Midland Reporter-Telegram, Midland

“I didn’t have no symptoms. A lot of people think you do, but you don’t necessarily,” said Lavinya Coleman, speaking softly while birds chirp outside and the rustle of just-waking family murmurs throughout her house. Coleman had been diagnosed with breast cancer, leaving her to join many women who have received this devastating news.

She had turned 40 last year, and her insurance went into effect at her job, so she went in for a check-up expecting to get a clean bill of health.

“I got a mammogram. Then they said, ‘You need to do a sonogram.’ Then they said, ‘You need to get a biopsy,’” Coleman said, listing off the steps. They scheduled her biopsy, but she kept putting it off. When her doctor said there was no more putting it off, she went.

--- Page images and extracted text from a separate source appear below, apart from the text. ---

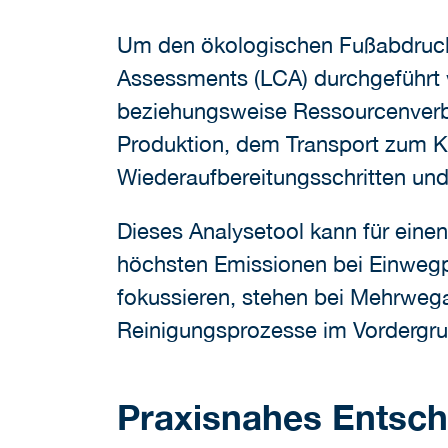
Um den ökologischen Fußabdruck 
Assessments (LCA) durchgeführt 
beziehungsweise Ressourcenverbr
Produktion, dem Transport zum K
Wiederaufbereitungsschritten und 
Dieses Analysetool kann für einen
höchsten Emissionen bei Einwegpr
fokussieren, stehen bei Mehrwega
Reinigungsprozesse im Vordergru
Praxisnahes Entsc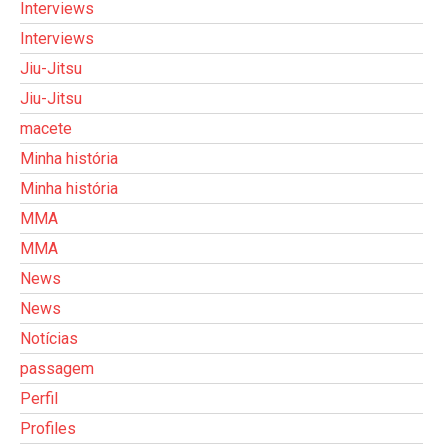
Interviews
Interviews
Jiu-Jitsu
Jiu-Jitsu
macete
Minha história
Minha história
MMA
MMA
News
News
Notícias
passagem
Perfil
Profiles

“I really didn’t want to go by myself. They hook you up to this machine, and your boob goes through this little hole. All you hear is ‘click, click, click,’ and it’s like, ‘What is goin’ on?’ Then they took me into the sonogram room and did the other side. And then Thursday I got a call, and they were like, ‘You need to schedule an appointment with the surgeon on Friday.’ The way they do it, everything is quick. You really don’t have time to process what’s going on. You know it’s going on, but it’s so fast it’s like, ‘Is this real?’”

Breast cancer is the second-deadliest cancer among American women, with lung cancer being the first. About 1 in 8 women in the U.S. will be diagnosed with invasive breast cancer in their lifetime, according to the National Cancer Institute.